- _WORK REQUIRED_
Because the entries hold pictures, reproduce only their words, exactly as written.

[Extracted page text data]
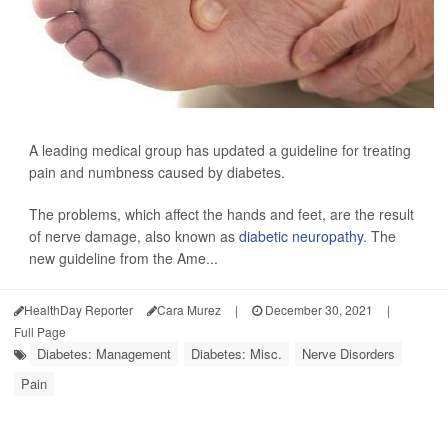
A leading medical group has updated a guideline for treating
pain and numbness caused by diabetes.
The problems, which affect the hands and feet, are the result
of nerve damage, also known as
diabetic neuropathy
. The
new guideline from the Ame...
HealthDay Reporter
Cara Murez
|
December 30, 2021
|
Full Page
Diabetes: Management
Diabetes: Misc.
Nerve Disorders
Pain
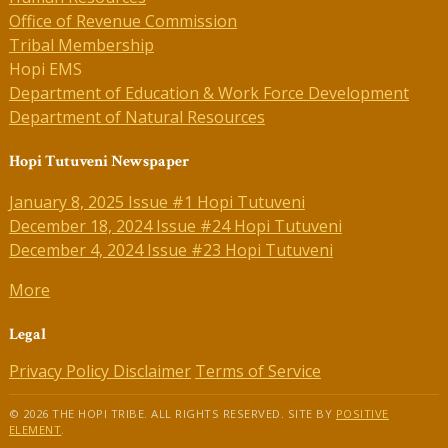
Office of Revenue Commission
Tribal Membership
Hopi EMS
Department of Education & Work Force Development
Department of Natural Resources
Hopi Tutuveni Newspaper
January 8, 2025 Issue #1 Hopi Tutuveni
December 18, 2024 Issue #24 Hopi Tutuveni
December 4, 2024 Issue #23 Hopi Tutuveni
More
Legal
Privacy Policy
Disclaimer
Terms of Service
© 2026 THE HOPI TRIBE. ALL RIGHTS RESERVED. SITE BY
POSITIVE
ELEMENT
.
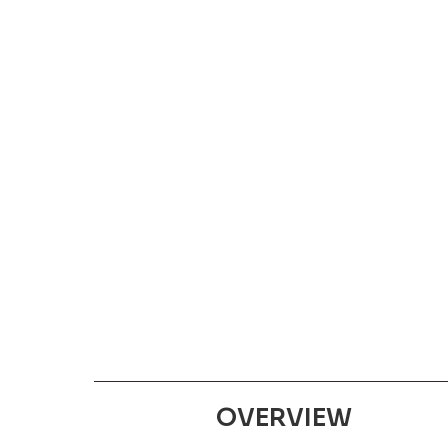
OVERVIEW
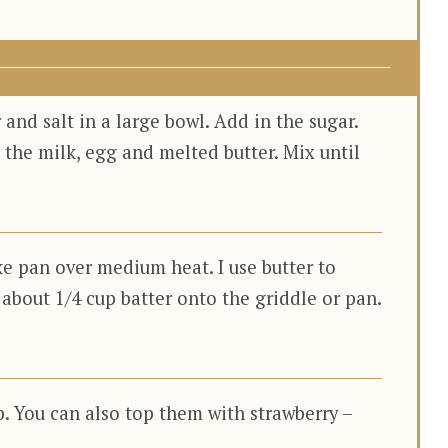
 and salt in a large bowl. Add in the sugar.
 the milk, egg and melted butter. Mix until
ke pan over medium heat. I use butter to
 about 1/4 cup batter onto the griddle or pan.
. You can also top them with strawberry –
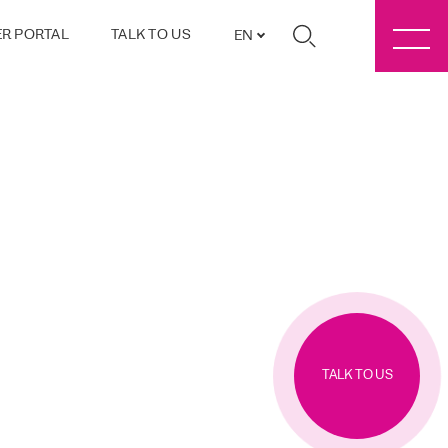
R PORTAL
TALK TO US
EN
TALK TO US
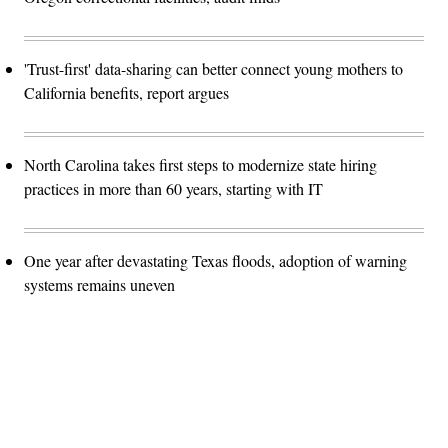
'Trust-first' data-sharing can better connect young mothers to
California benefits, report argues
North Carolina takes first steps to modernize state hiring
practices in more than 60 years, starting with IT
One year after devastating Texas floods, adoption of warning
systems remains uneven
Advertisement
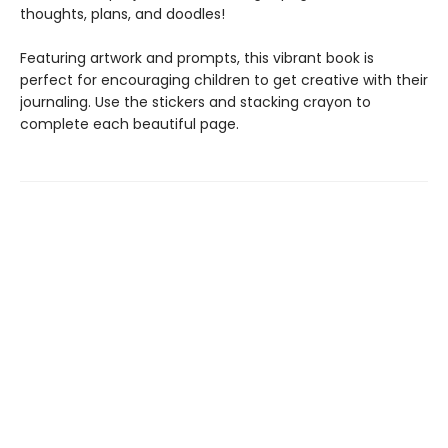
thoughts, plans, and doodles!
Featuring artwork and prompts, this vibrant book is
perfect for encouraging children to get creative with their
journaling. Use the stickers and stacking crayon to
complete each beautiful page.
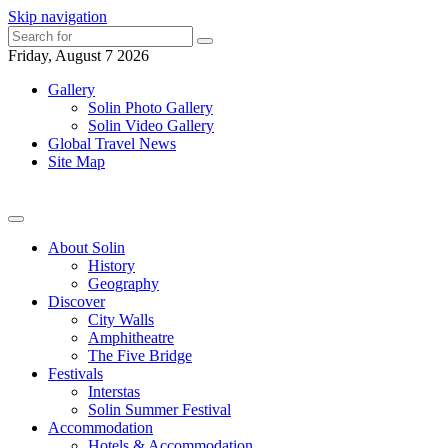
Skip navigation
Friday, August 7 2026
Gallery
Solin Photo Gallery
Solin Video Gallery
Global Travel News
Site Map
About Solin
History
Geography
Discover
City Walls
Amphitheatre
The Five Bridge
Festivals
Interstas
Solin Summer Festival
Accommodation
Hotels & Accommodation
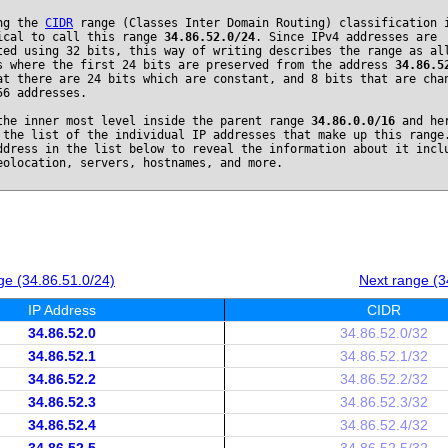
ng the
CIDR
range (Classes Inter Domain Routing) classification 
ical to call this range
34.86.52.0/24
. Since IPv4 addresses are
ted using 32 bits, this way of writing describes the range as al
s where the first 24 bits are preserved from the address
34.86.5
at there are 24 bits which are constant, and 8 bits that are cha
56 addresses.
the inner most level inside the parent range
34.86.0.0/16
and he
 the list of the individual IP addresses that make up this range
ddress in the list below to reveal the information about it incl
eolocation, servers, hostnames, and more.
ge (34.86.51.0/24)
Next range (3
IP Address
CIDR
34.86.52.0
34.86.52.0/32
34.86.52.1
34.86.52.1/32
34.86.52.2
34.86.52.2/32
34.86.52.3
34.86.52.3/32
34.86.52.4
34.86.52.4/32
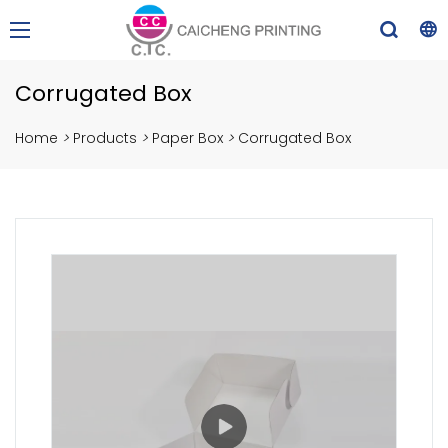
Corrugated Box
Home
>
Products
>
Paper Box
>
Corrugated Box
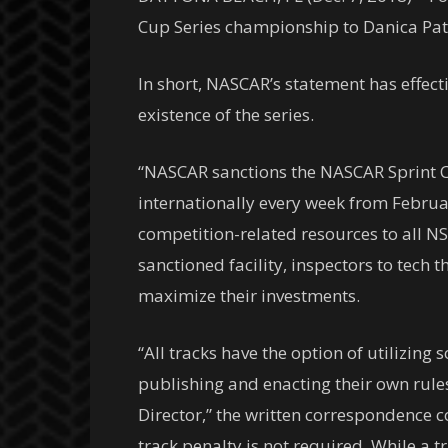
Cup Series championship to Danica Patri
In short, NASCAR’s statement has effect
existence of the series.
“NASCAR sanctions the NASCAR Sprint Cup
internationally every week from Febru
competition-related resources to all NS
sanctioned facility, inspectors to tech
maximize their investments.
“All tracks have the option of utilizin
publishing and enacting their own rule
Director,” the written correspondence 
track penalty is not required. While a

- _RESPONSE TO THE EXERCISE_
A leading medical group has updated a guideline for treating
pain and numbness caused by diabetes.
The problems, which affect the hands and feet, are the result
of nerve damage, also known as
diabetic neuropathy
. The
new guideline from the Ame...
HealthDay Reporter
Cara Murez
|
December 30, 2021
|
Full Page
Diabetes: Management
Diabetes: Misc.
Nerve Disorders
Pain
Office of Revenue Commission
Tribal Membership
Hopi EMS
Department of Education & Work Force Development
Department of Natural Resources
Hopi Tutuveni Newspaper
January 8, 2025 Issue #1 Hopi Tutuveni
December 18, 2024 Issue #24 Hopi Tutuveni
December 4, 2024 Issue #23 Hopi Tutuveni
More
Legal
Privacy Policy
Disclaimer
Terms of Service
© 2026 THE HOPI TRIBE. ALL RIGHTS RESERVED. SITE BY
POSITIVE
ELEMENT
.
OVERVIEW
 and salt in a large bowl. Add in the sugar.
 the milk, egg and melted butter. Mix until
ke pan over medium heat. I use butter to
 about 1/4 cup batter onto the griddle or pan.
. You can also top them with strawberry –
R PORTAL
TALK TO US
EN
TALK TO US
'Trust-first' data-sharing can better connect young mothers to
California benefits, report argues
North Carolina takes first steps to modernize state hiring
practices in more than 60 years, starting with IT
One year after devastating Texas floods, adoption of warning
systems remains uneven
Advertisement
thoughts, plans, and doodles!
Featuring artwork and prompts, this vibrant book is
perfect for encouraging children to get creative with their
journaling. Use the stickers and stacking crayon to
complete each beautiful page.
Skip navigation
Friday, August 7 2026
Gallery
Solin Photo Gallery
Solin Video Gallery
Global Travel News
Site Map
About Solin
History
Geography
Discover
City Walls
Amphitheatre
The Five Bridge
Festivals
Interstas
Solin Summer Festival
Accommodation
Hotels & Accommodation
ng the
CIDR
range (Classes Inter Domain Routing) classification 
ical to call this range
34.86.52.0/24
. Since IPv4 addresses are
ted using 32 bits, this way of writing describes the range as al
s where the first 24 bits are preserved from the address
34.86.5
at there are 24 bits which are constant, and 8 bits that are cha
56 addresses.
the inner most level inside the parent range
34.86.0.0/16
and he
 the list of the individual IP addresses that make up this range
ddress in the list below to reveal the information about it incl
eolocation, servers, hostnames, and more.
ge (34.86.51.0/24)
Next range (3
IP Address
CIDR
34.86.52.0
34.86.52.0/32
34.86.52.1
34.86.52.1/32
34.86.52.2
34.86.52.2/32
34.86.52.3
34.86.52.3/32
34.86.52.4
34.86.52.4/32
Corrugated Box
Home
>
Products
>
Paper Box
>
Corrugated Box
Cup Series championship to Danica Patri
In short, NASCAR’s statement has effect
existence of the series.
“NASCAR sanctions the NASCAR Sprint Cup
internationally every week from Febru
competition-related resources to all NS
sanctioned facility, inspectors to tech
maximize their investments.
“All tracks have the option of utilizin
publishing and enacting their own rule
Director,” the written correspondence 
track penalty is not required. While a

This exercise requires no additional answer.